(Dataset excerpts)
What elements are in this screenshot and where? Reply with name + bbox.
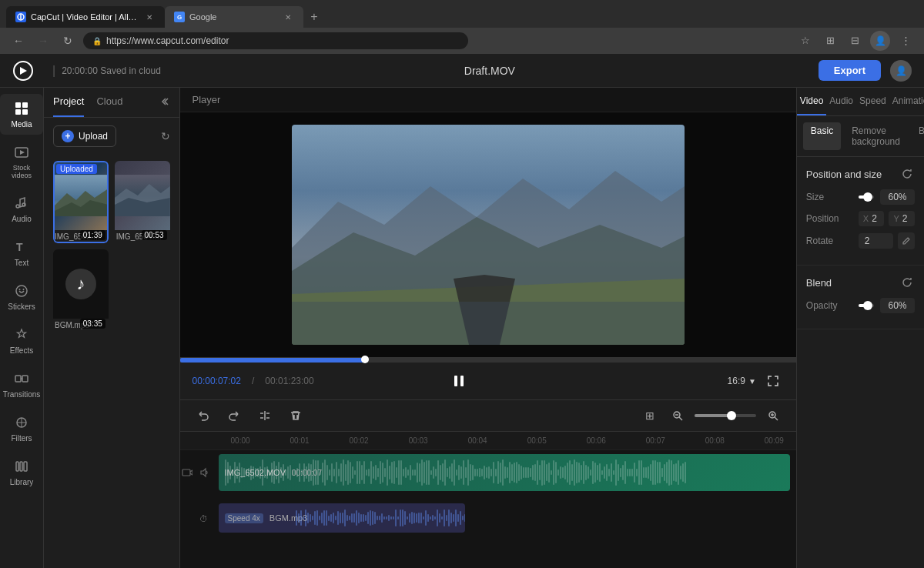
player-header: Player bbox=[180, 88, 796, 112]
bookmark-button[interactable]: ☆ bbox=[796, 31, 815, 49]
sidebar-stock-label: Stock videos bbox=[3, 164, 40, 179]
size-label: Size bbox=[806, 192, 852, 202]
timeline-progress bbox=[180, 358, 365, 363]
right-tab-audio[interactable]: Audio bbox=[826, 88, 856, 115]
sidebar-item-transitions[interactable]: Transitions bbox=[0, 364, 43, 405]
size-slider[interactable] bbox=[859, 195, 874, 199]
sidebar-filters-label: Filters bbox=[11, 434, 32, 443]
tab-google-close[interactable]: ✕ bbox=[282, 11, 294, 23]
sub-tab-basic[interactable]: Basic bbox=[803, 122, 841, 150]
controls-row: 00:00:07:02 / 00:01:23:00 16:9 ▼ bbox=[180, 363, 796, 399]
export-button[interactable]: Export bbox=[819, 60, 881, 81]
tab-project[interactable]: Project bbox=[53, 95, 84, 117]
delete-button[interactable] bbox=[285, 405, 306, 426]
tab-google[interactable]: G Google ✕ bbox=[165, 6, 303, 28]
rotate-field[interactable]: 2 bbox=[859, 233, 893, 249]
aspect-ratio-button[interactable]: 16:9 ▼ bbox=[728, 376, 756, 386]
header-divider: | bbox=[52, 64, 55, 78]
extensions-button[interactable]: ⊞ bbox=[821, 31, 839, 49]
right-tab-video[interactable]: Video bbox=[797, 88, 826, 115]
svg-rect-33 bbox=[454, 376, 457, 386]
blend-reset-button[interactable] bbox=[899, 275, 915, 290]
tab-capcut-close[interactable]: ✕ bbox=[143, 11, 156, 23]
opacity-slider-thumb[interactable] bbox=[863, 301, 872, 310]
url-bar[interactable]: 🔒 https://www.capcut.com/editor bbox=[83, 32, 468, 49]
rotate-label: Rotate bbox=[806, 236, 852, 246]
video-track-camera-button[interactable] bbox=[180, 464, 195, 481]
split-button[interactable] bbox=[254, 405, 276, 426]
video-track-volume-button[interactable] bbox=[198, 464, 213, 481]
svg-point-12 bbox=[16, 286, 27, 296]
tab-capcut[interactable]: CapCut | Video Editor | All-In-O ✕ bbox=[6, 6, 165, 28]
ruler-mark-0007: 00:07 bbox=[646, 436, 665, 445]
svg-rect-6 bbox=[22, 109, 28, 115]
media-item-video2[interactable]: 00:53 IMG_6504.mov bbox=[115, 161, 170, 243]
layout-button[interactable]: ⊟ bbox=[845, 31, 864, 49]
audio-track-content: Speed 4x BGM.mp3 document.currentScript.… bbox=[219, 503, 796, 534]
more-button[interactable]: ⋮ bbox=[896, 31, 915, 49]
pencil-icon bbox=[902, 236, 911, 246]
video-track-clip[interactable]: IMG_6502.MOV 00:00:07 // Generate wavefo… bbox=[219, 454, 790, 491]
zoom-slider-thumb[interactable] bbox=[727, 411, 736, 420]
user-button[interactable]: 👤 bbox=[870, 31, 890, 51]
position-y-input[interactable]: Y 2 bbox=[889, 211, 915, 226]
blend-reset-icon bbox=[902, 277, 912, 288]
sidebar-item-filters[interactable]: Filters bbox=[0, 408, 43, 449]
sub-tab-remove-bg[interactable]: Remove background bbox=[844, 122, 908, 150]
right-tab-animation[interactable]: Animation bbox=[889, 88, 924, 115]
collapse-panel-icon[interactable] bbox=[158, 95, 170, 108]
size-slider-thumb[interactable] bbox=[863, 192, 872, 202]
redo-button[interactable] bbox=[223, 405, 245, 426]
zoom-in-button[interactable] bbox=[762, 405, 784, 426]
right-tab-speed[interactable]: Speed bbox=[856, 88, 889, 115]
upload-button[interactable]: + Upload bbox=[53, 125, 116, 147]
sidebar-item-effects[interactable]: Effects bbox=[0, 320, 43, 361]
sub-tab-background[interactable]: Background bbox=[911, 122, 924, 150]
sidebar-item-text[interactable]: T Text bbox=[0, 232, 43, 273]
sidebar-item-library[interactable]: Library bbox=[0, 452, 43, 493]
ruler-mark-0001: 00:01 bbox=[290, 436, 310, 445]
add-media-button[interactable]: ⊞ bbox=[639, 405, 661, 426]
position-size-reset-button[interactable] bbox=[899, 166, 915, 182]
position-x-input[interactable]: X 2 bbox=[859, 211, 885, 226]
play-pause-button[interactable] bbox=[447, 369, 471, 393]
rotate-edit-button[interactable] bbox=[898, 232, 915, 249]
audio-track-clip[interactable]: Speed 4x BGM.mp3 document.currentScript.… bbox=[219, 503, 465, 533]
player-area: Player bbox=[180, 88, 796, 568]
svg-marker-22 bbox=[53, 189, 109, 216]
refresh-button[interactable]: ↻ bbox=[161, 130, 170, 142]
zoom-slider[interactable] bbox=[695, 414, 756, 417]
forward-button[interactable]: → bbox=[34, 32, 52, 50]
video1-thumbnail bbox=[53, 161, 109, 230]
undo-icon bbox=[197, 409, 209, 422]
tab-cloud[interactable]: Cloud bbox=[96, 95, 122, 117]
delete-icon bbox=[290, 409, 302, 422]
media-icon bbox=[13, 100, 30, 117]
aspect-ratio-label: 16:9 bbox=[728, 376, 745, 386]
back-button[interactable]: ← bbox=[9, 32, 28, 50]
audio-track-timer-button[interactable]: ⏱ bbox=[196, 510, 213, 527]
refresh-button[interactable]: ↻ bbox=[59, 32, 77, 50]
sidebar-item-stock-videos[interactable]: Stock videos bbox=[0, 138, 43, 185]
media-item-audio[interactable]: ♪ 03:35 BGM.mp3 bbox=[53, 249, 109, 332]
timeline-scrubber[interactable] bbox=[180, 358, 796, 363]
sidebar-item-stickers[interactable]: Stickers bbox=[0, 276, 43, 317]
user-avatar[interactable]: 👤 bbox=[890, 60, 912, 82]
filters-icon bbox=[13, 414, 30, 431]
fullscreen-button[interactable] bbox=[762, 370, 784, 392]
redo-icon bbox=[228, 409, 240, 422]
svg-rect-16 bbox=[22, 376, 28, 382]
tab-add-button[interactable]: + bbox=[303, 6, 325, 28]
opacity-slider[interactable] bbox=[859, 304, 874, 307]
zoom-out-button[interactable] bbox=[667, 405, 688, 426]
capcut-logo-icon bbox=[12, 60, 34, 82]
sidebar-item-media[interactable]: Media bbox=[0, 94, 43, 135]
timeline-scrubber-thumb[interactable] bbox=[361, 356, 369, 363]
left-sidebar: Media Stock videos Audio T bbox=[0, 88, 44, 568]
audio-thumbnail: ♪ bbox=[53, 249, 109, 319]
svg-rect-18 bbox=[16, 462, 18, 471]
undo-button[interactable] bbox=[192, 405, 214, 426]
app-logo bbox=[12, 60, 34, 82]
sidebar-item-audio[interactable]: Audio bbox=[0, 189, 43, 229]
media-item-video1[interactable]: Uploaded 01:39 IMG_6502.mov bbox=[53, 161, 109, 243]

• Goal of the exercise
Check the data for the word "size" and pull out the lines that have it.

• Solution to this task
size-label: Size bbox=[806, 192, 852, 202]
size-slider[interactable] bbox=[859, 195, 874, 199]
size-slider-thumb[interactable] bbox=[863, 192, 872, 202]
position-size-reset-button[interactable] bbox=[899, 166, 915, 182]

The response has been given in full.